[TASK DETAILS]: An exact copy of the data is needed, one that excludes all pictures.

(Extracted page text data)

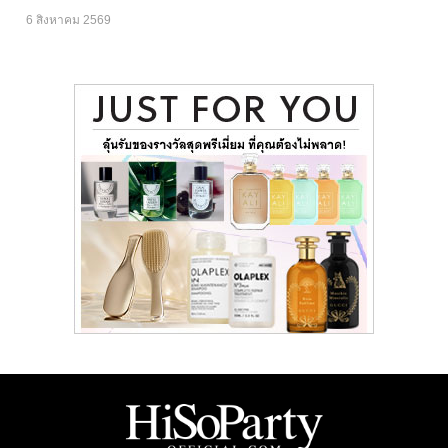
6 สิงหาคม 2569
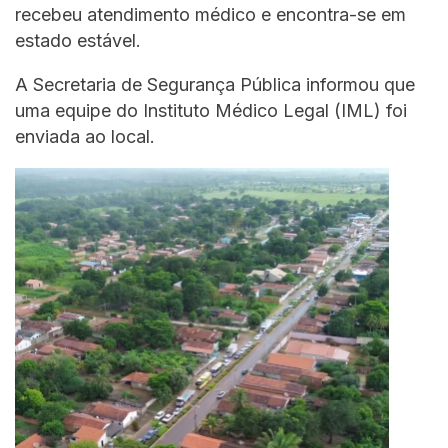
recebeu atendimento médico e encontra-se em
estado estável.
A Secretaria de Segurança Pública informou que
uma equipe do Instituto Médico Legal (IML) foi
enviada ao local.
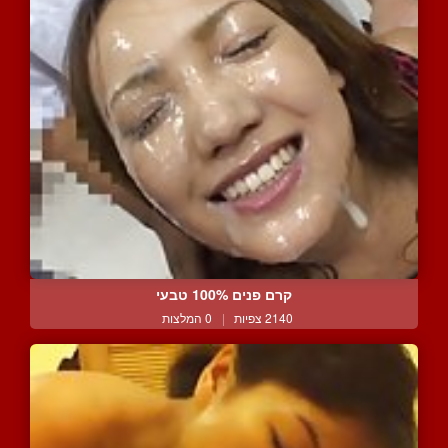
קרם פנים 100% טבעי
2140 צפיות
|
0 המלצות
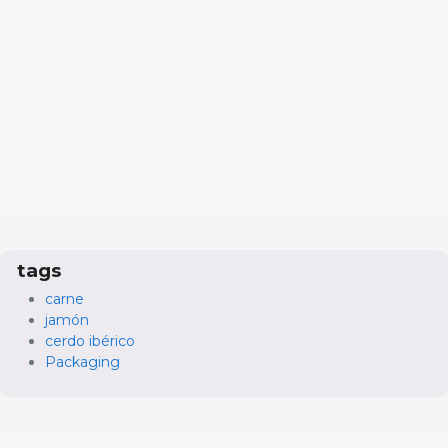
tags
carne
jamón
cerdo ibérico
Packaging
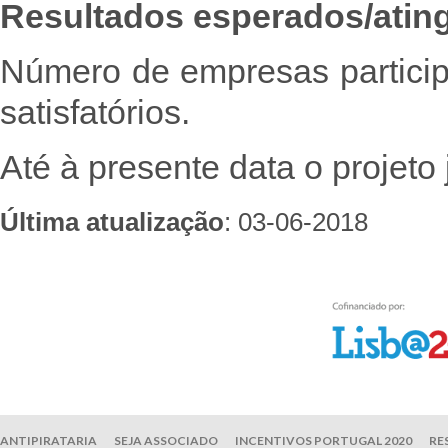
Resultados esperados/atin
Número de empresas partici
satisfatórios.
Até à presente data o projet
Última atualização
: 03-06-2018
ANTIPIRATARIA
SEJA ASSOCIADO
INCENTIVOS PORTUGAL 2020
RE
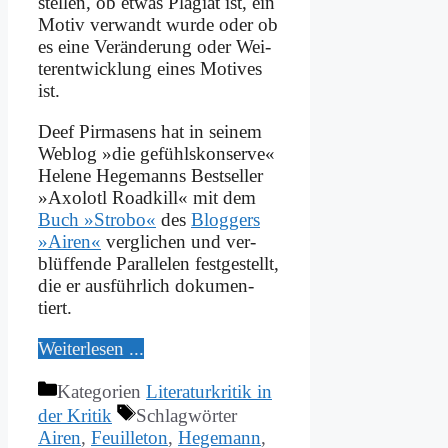
stel­len, ob et­was Pla­gi­at ist, ein
Mo­tiv ver­wandt wur­de oder ob
es ei­ne Ver­än­de­rung oder Wei­
ter­ent­wick­lung ei­nes Mo­ti­ves
ist.
Deef Pir­ma­sens hat in sei­nem
Web­log »die ge­fühls­kon­ser­ve«
He­le­ne He­ge­manns Best­sel­ler
»Axolotl Road­kill« mit dem
Buch »Stro­bo«
des
Blog­gers
»Ai­ren«
ver­gli­chen und ver­
blüf­fen­de Par­al­le­len fest­ge­stellt,
die er aus­führ­lich do­ku­men­
tiert.
Wei­ter­le­sen ...
Kategorien
Literaturkritik in
der Kritik
Schlagwörter
Airen
,
Feuilleton
,
Hegemann
,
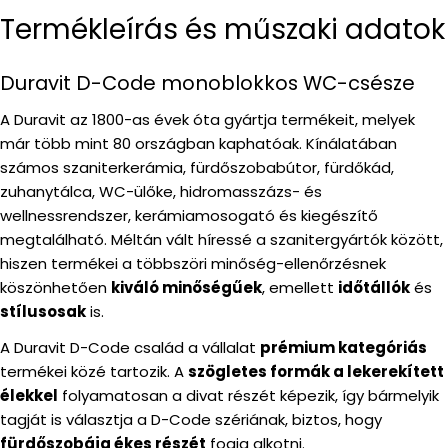
Termékleírás és műszaki adatok
Duravit D-Code monoblokkos WC-csésze
A Duravit az 1800-as évek óta gyártja termékeit, melyek
már több mint 80 országban kaphatóak. Kínálatában
számos szaniterkerámia, fürdőszobabútor, fürdőkád,
zuhanytálca, WC-ülőke, hidromasszázs- és
wellnessrendszer, kerámiamosogató és kiegészítő
megtalálható. Méltán vált híressé a szanitergyártók között,
hiszen termékei a többszöri minőség-ellenőrzésnek
köszönhetően
kiváló minőségűek
, emellett
időtállók
és
stílusosak
is.
A Duravit D-Code család a vállalat
prémium kategóriás
termékei közé tartozik. A
szögletes formák a lekerekített
élekkel
folyamatosan a divat részét képezik, így bármelyik
tagját is választja a D-Code szériának, biztos, hogy
fürdőszobája ékes részét
fogja alkotni.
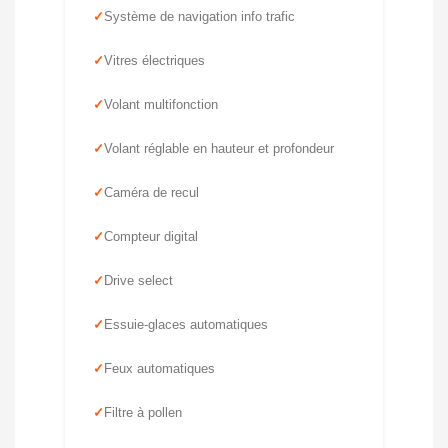
Système de navigation info trafic
Vitres électriques
Volant multifonction
Volant réglable en hauteur et profondeur
Caméra de recul
Compteur digital
Drive select
Essuie-glaces automatiques
Feux automatiques
Filtre à pollen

[RESPONSE FOR THIS EXERCISE]:
6 สิงหาคม 2569
recebeu atendimento médico e encontra-se em
estado estável.
A Secretaria de Segurança Pública informou que
uma equipe do Instituto Médico Legal (IML) foi
enviada ao local.
קרם פנים 100% טבעי
2140 צפיות
|
0 המלצות
tags
carne
jamón
cerdo ibérico
Packaging
Resultados esperados/atin
Número de empresas partici
satisfatórios.
Até à presente data o projet
Última atualização
: 03-06-2018
ANTIPIRATARIA
SEJA ASSOCIADO
INCENTIVOS PORTUGAL 2020
RE
stel­len, ob et­was Pla­gi­at ist, ein
Mo­tiv ver­wandt wur­de oder ob
es ei­ne Ver­än­de­rung oder Wei­
ter­ent­wick­lung ei­nes Mo­ti­ves
ist.
Deef Pir­ma­sens hat in sei­nem
Web­log »die ge­fühls­kon­ser­ve«
He­le­ne He­ge­manns Best­sel­ler
»Axolotl Road­kill« mit dem
Buch »Stro­bo«
des
Blog­gers
»Ai­ren«
ver­gli­chen und ver­
blüf­fen­de Par­al­le­len fest­ge­stellt,
die er aus­führ­lich do­ku­men­
tiert.
Wei­ter­le­sen ...
Kategorien
Literaturkritik in
der Kritik
Schlagwörter
Airen
,
Feuilleton
,
Hegemann
,
Termékleírás és műszaki adatok
Duravit D-Code monoblokkos WC-csésze
A Duravit az 1800-as évek óta gyártja termékeit, melyek
már több mint 80 országban kaphatóak. Kínálatában
számos szaniterkerámia, fürdőszobabútor, fürdőkád,
zuhanytálca, WC-ülőke, hidromasszázs- és
wellnessrendszer, kerámiamosogató és kiegészítő
megtalálható. Méltán vált híressé a szanitergyártók között,
hiszen termékei a többszöri minőség-ellenőrzésnek
köszönhetően
kiváló minőségűek
, emellett
időtállók
és
stílusosak
is.
A Duravit D-Code család a vállalat
prémium kategóriás
termékei közé tartozik. A
szögletes formák a lekerekített
élekkel
folyamatosan a divat részét képezik, így bármelyik
tagját is választja a D-Code szériának, biztos, hogy
fürdőszobája ékes részét
fogja alkotni.
Système de navigation info trafic
Vitres électriques
Volant multifonction
Volant réglable en hauteur et profondeur
Caméra de recul
Compteur digital
Drive select
Essuie-glaces automatiques
Feux automatiques
Filtre à pollen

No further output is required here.